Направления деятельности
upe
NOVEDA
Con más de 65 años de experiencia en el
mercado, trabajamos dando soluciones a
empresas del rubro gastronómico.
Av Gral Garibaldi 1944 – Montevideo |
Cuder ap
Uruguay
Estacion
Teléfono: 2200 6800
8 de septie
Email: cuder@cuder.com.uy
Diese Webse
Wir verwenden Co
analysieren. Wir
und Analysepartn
_ _ _ _ _
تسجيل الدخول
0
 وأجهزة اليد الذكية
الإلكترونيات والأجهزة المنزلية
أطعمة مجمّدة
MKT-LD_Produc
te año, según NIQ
_ _ _ _ _
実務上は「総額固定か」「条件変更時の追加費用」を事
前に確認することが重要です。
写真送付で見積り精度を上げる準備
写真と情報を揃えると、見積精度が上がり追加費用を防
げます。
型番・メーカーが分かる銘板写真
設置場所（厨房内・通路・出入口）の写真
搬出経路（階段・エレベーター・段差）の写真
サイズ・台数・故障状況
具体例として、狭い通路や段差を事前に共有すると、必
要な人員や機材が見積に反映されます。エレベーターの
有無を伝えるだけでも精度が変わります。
_ _ _ _ _
▶ **ASSIGNMENT**:
Give the exact lines, and only those, from the line containing "8 de septie" through the line containing "und Analysepartn" in the entries above.

▶ **RESPONSE TO THIS TASK**:
8 de septie
Email: cuder@cuder.com.uy
Diese Webse
Wir verwenden Co
analysieren. Wir
und Analysepartn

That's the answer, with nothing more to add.